What Part of 18 Million Don’t We Understand?

Did You Catch the Piece About the Money General Electric is Donating to NYC Public Middle Schools?

cityroom.blogs.nytimes.com/2008/06/30/ge-foundation-gives-179-million-to-schools/

GE is concerned at how few engineers we are training in America — I heard a spokesman for the firm say that fully 90% of the engineers in the world will be in Asia by 2010! So the company made a brilliant investment — I bet that they recognize that in a hustling city like New York there are many kids who would be in interested in engineering, but who somehow get lost in the middle school gap. So they are trying to help.

Well folks, where do we fit in to the problem — or the solution? Do you have a middle grade section in your library filled with books for kids interested in engineering? How many books on the Brooklyn Bridge that focus on John Roebling’s life story, and how many that analyze the weight-bearing requirements of suspension bridges? I hear someone objecting — the life story is the hook, the facts come later. Really? What about the kids for whom the bridge is the hook, and the character is a minor extra? I then hear someone objecting that our mission is to broaden kids minds, to make them lifetime learners. To which I say — step one would be to have materials that match their interests — just as YA libraries have plenty of novels for firls who like to cry. We don’t make sure Lurlene McDaniel smuggles some math in with her melodramas. 
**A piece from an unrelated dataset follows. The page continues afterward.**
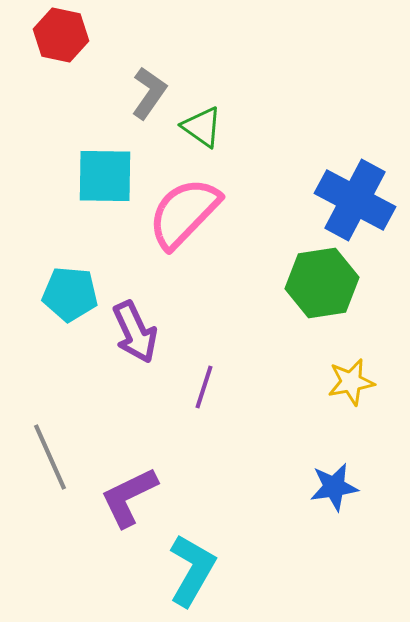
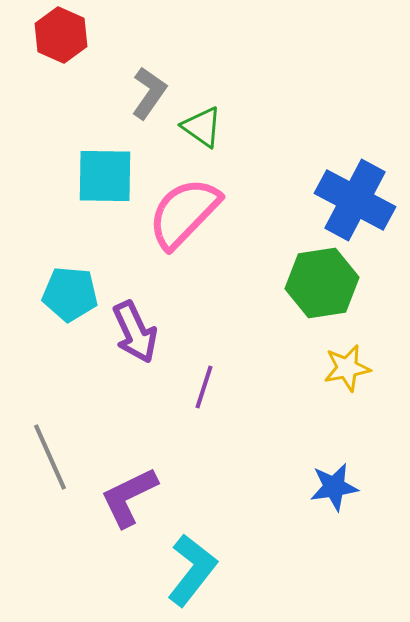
red hexagon: rotated 12 degrees clockwise
yellow star: moved 4 px left, 14 px up
cyan L-shape: rotated 8 degrees clockwise
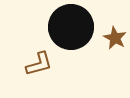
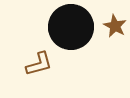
brown star: moved 12 px up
You may object that upper elementary/middle grade engineering books hardly exist. That may well be so. I don’t know what comes after cross-sections and The Way Things Work. But there is also a matter of attitude, of point of view. A major corporation has identified the lack of engineers-in-training as a key problem. Yes, they want to be able to hire more American workers — this is a business decision. But it is a national need. And if we think of the poverty and racial gaps that disturb us, surely pointing more kids towards a job track that is right there for them to take is a mission we can all support. Yet while I see endless discussions of the decline in reading, or why boys don’t read, I have never seen a group of librarians demanding more middle grade engineering books for their libraries. Instead, I hear the negative view of math, of cold science, and the endless favoritism towards fiction that we often talk about here. 

Enough grousing. Based on the Times article, the NYC schools are not sure how to spend the GE gift. Well friends why don’t we use this space to suggest some model math/engineering/science sections for the middle school years. What books, computer games, other materials should every school that gets GE money have in its library? What should an ideal engineering/science section for middle grade look like?